[Saved data entries]
-*-
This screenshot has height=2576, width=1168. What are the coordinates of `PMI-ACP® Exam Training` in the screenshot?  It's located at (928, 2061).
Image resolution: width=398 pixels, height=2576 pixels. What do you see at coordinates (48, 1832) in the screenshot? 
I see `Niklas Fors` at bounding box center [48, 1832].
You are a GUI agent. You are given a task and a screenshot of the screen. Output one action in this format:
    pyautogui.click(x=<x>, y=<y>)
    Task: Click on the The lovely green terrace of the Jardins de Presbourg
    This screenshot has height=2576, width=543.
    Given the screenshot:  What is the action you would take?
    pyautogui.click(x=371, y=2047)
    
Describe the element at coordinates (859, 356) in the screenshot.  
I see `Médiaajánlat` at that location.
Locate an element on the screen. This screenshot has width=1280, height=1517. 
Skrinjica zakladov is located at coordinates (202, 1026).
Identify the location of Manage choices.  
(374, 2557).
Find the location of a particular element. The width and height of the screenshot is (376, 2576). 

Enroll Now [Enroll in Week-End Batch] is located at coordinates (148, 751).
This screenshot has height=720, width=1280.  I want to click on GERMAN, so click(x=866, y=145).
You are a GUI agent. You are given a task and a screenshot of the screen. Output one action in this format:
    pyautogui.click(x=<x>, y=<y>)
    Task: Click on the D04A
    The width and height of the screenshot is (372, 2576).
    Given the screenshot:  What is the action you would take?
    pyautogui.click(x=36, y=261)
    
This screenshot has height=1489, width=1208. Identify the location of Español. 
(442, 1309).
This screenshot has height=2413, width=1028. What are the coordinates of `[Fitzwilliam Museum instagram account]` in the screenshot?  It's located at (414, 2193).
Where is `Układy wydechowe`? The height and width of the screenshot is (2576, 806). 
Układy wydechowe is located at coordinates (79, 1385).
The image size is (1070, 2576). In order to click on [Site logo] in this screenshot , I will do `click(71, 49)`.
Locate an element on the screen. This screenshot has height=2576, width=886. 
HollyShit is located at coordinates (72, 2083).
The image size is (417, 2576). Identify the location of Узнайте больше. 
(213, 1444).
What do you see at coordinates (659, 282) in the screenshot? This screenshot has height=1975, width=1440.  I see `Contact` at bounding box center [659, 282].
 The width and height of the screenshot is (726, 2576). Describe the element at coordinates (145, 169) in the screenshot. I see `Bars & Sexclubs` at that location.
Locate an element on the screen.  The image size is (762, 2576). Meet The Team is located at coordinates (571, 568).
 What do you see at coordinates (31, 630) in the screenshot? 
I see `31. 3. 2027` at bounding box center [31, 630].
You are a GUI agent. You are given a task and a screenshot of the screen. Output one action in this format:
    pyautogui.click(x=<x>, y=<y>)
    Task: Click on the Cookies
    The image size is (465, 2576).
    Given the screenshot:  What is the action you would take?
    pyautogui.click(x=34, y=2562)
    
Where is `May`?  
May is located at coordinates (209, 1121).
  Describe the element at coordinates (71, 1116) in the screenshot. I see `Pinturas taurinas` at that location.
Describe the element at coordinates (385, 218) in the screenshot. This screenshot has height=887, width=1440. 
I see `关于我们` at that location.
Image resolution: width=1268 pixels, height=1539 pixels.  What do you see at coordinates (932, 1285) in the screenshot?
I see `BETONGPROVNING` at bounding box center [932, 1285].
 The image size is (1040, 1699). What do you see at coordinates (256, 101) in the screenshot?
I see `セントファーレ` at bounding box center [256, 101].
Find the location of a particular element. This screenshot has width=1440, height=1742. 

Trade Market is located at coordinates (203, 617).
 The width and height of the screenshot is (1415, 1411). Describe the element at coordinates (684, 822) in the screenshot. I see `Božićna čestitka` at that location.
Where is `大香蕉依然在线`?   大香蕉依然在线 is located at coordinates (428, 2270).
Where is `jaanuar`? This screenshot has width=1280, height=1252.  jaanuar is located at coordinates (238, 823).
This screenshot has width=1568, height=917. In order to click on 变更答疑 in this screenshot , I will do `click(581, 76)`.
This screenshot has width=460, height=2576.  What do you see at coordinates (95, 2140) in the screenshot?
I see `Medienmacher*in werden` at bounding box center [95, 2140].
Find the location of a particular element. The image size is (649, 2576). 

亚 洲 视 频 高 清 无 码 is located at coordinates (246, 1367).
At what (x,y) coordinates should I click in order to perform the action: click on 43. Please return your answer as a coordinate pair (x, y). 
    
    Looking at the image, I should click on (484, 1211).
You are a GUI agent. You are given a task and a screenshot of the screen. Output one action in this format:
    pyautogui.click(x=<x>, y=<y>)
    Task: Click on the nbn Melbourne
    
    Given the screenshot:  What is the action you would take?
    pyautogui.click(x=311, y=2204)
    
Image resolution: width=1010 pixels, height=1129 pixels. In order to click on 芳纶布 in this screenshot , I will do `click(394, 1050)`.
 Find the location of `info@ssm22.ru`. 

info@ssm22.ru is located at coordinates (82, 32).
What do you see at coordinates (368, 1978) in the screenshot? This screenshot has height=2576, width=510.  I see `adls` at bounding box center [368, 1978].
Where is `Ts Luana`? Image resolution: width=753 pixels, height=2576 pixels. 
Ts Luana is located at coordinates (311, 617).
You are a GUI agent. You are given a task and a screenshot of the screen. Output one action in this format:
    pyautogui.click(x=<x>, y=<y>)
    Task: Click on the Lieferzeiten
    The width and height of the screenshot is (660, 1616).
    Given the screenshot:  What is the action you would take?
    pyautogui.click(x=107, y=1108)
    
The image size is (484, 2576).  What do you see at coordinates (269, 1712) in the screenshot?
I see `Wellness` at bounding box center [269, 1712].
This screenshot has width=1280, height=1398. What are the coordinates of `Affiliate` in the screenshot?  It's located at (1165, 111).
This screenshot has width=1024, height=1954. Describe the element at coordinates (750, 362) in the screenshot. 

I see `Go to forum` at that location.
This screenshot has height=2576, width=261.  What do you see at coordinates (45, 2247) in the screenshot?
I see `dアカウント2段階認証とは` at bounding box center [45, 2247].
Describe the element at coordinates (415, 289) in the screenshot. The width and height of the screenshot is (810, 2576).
-*-
# Exercise:
Transcribe the data in full, keeping every character.

# Answer to the problem:
This screenshot has height=2576, width=1168. What are the coordinates of `PMI-ACP® Exam Training` in the screenshot?  It's located at (928, 2061).
Image resolution: width=398 pixels, height=2576 pixels. What do you see at coordinates (48, 1832) in the screenshot? 
I see `Niklas Fors` at bounding box center [48, 1832].
You are a GUI agent. You are given a task and a screenshot of the screen. Output one action in this format:
    pyautogui.click(x=<x>, y=<y>)
    Task: Click on the The lovely green terrace of the Jardins de Presbourg
    This screenshot has height=2576, width=543.
    Given the screenshot:  What is the action you would take?
    pyautogui.click(x=371, y=2047)
    
Describe the element at coordinates (859, 356) in the screenshot.  
I see `Médiaajánlat` at that location.
Locate an element on the screen. This screenshot has width=1280, height=1517. 
Skrinjica zakladov is located at coordinates (202, 1026).
Identify the location of Manage choices.  
(374, 2557).
Find the location of a particular element. The width and height of the screenshot is (376, 2576). 

Enroll Now [Enroll in Week-End Batch] is located at coordinates (148, 751).
This screenshot has height=720, width=1280.  I want to click on GERMAN, so click(x=866, y=145).
You are a GUI agent. You are given a task and a screenshot of the screen. Output one action in this format:
    pyautogui.click(x=<x>, y=<y>)
    Task: Click on the D04A
    The width and height of the screenshot is (372, 2576).
    Given the screenshot:  What is the action you would take?
    pyautogui.click(x=36, y=261)
    
This screenshot has height=1489, width=1208. Identify the location of Español. 
(442, 1309).
This screenshot has height=2413, width=1028. What are the coordinates of `[Fitzwilliam Museum instagram account]` in the screenshot?  It's located at (414, 2193).
Where is `Układy wydechowe`? The height and width of the screenshot is (2576, 806). 
Układy wydechowe is located at coordinates (79, 1385).
The image size is (1070, 2576). In order to click on [Site logo] in this screenshot , I will do `click(71, 49)`.
Locate an element on the screen. This screenshot has height=2576, width=886. 
HollyShit is located at coordinates (72, 2083).
The image size is (417, 2576). Identify the location of Узнайте больше. 
(213, 1444).
What do you see at coordinates (659, 282) in the screenshot? This screenshot has height=1975, width=1440.  I see `Contact` at bounding box center [659, 282].
 The width and height of the screenshot is (726, 2576). Describe the element at coordinates (145, 169) in the screenshot. I see `Bars & Sexclubs` at that location.
Locate an element on the screen.  The image size is (762, 2576). Meet The Team is located at coordinates (571, 568).
 What do you see at coordinates (31, 630) in the screenshot? 
I see `31. 3. 2027` at bounding box center [31, 630].
You are a GUI agent. You are given a task and a screenshot of the screen. Output one action in this format:
    pyautogui.click(x=<x>, y=<y>)
    Task: Click on the Cookies
    The image size is (465, 2576).
    Given the screenshot:  What is the action you would take?
    pyautogui.click(x=34, y=2562)
    
Where is `May`?  
May is located at coordinates (209, 1121).
  Describe the element at coordinates (71, 1116) in the screenshot. I see `Pinturas taurinas` at that location.
Describe the element at coordinates (385, 218) in the screenshot. This screenshot has height=887, width=1440. 
I see `关于我们` at that location.
Image resolution: width=1268 pixels, height=1539 pixels.  What do you see at coordinates (932, 1285) in the screenshot?
I see `BETONGPROVNING` at bounding box center [932, 1285].
 The image size is (1040, 1699). What do you see at coordinates (256, 101) in the screenshot?
I see `セントファーレ` at bounding box center [256, 101].
Find the location of a particular element. This screenshot has width=1440, height=1742. 

Trade Market is located at coordinates (203, 617).
 The width and height of the screenshot is (1415, 1411). Describe the element at coordinates (684, 822) in the screenshot. I see `Božićna čestitka` at that location.
Where is `大香蕉依然在线`?   大香蕉依然在线 is located at coordinates (428, 2270).
Where is `jaanuar`? This screenshot has width=1280, height=1252.  jaanuar is located at coordinates (238, 823).
This screenshot has width=1568, height=917. In order to click on 变更答疑 in this screenshot , I will do `click(581, 76)`.
This screenshot has width=460, height=2576.  What do you see at coordinates (95, 2140) in the screenshot?
I see `Medienmacher*in werden` at bounding box center [95, 2140].
Find the location of a particular element. The image size is (649, 2576). 

亚 洲 视 频 高 清 无 码 is located at coordinates (246, 1367).
At what (x,y) coordinates should I click in order to perform the action: click on 43. Please return your answer as a coordinate pair (x, y). 
    
    Looking at the image, I should click on (484, 1211).
You are a GUI agent. You are given a task and a screenshot of the screen. Output one action in this format:
    pyautogui.click(x=<x>, y=<y>)
    Task: Click on the nbn Melbourne
    
    Given the screenshot:  What is the action you would take?
    pyautogui.click(x=311, y=2204)
    
Image resolution: width=1010 pixels, height=1129 pixels. In order to click on 芳纶布 in this screenshot , I will do `click(394, 1050)`.
 Find the location of `info@ssm22.ru`. 

info@ssm22.ru is located at coordinates (82, 32).
What do you see at coordinates (368, 1978) in the screenshot? This screenshot has height=2576, width=510.  I see `adls` at bounding box center [368, 1978].
Where is `Ts Luana`? Image resolution: width=753 pixels, height=2576 pixels. 
Ts Luana is located at coordinates (311, 617).
You are a GUI agent. You are given a task and a screenshot of the screen. Output one action in this format:
    pyautogui.click(x=<x>, y=<y>)
    Task: Click on the Lieferzeiten
    The width and height of the screenshot is (660, 1616).
    Given the screenshot:  What is the action you would take?
    pyautogui.click(x=107, y=1108)
    
The image size is (484, 2576).  What do you see at coordinates (269, 1712) in the screenshot?
I see `Wellness` at bounding box center [269, 1712].
This screenshot has width=1280, height=1398. What are the coordinates of `Affiliate` in the screenshot?  It's located at (1165, 111).
This screenshot has width=1024, height=1954. Describe the element at coordinates (750, 362) in the screenshot. 

I see `Go to forum` at that location.
This screenshot has height=2576, width=261.  What do you see at coordinates (45, 2247) in the screenshot?
I see `dアカウント2段階認証とは` at bounding box center [45, 2247].
Describe the element at coordinates (415, 289) in the screenshot. The width and height of the screenshot is (810, 2576).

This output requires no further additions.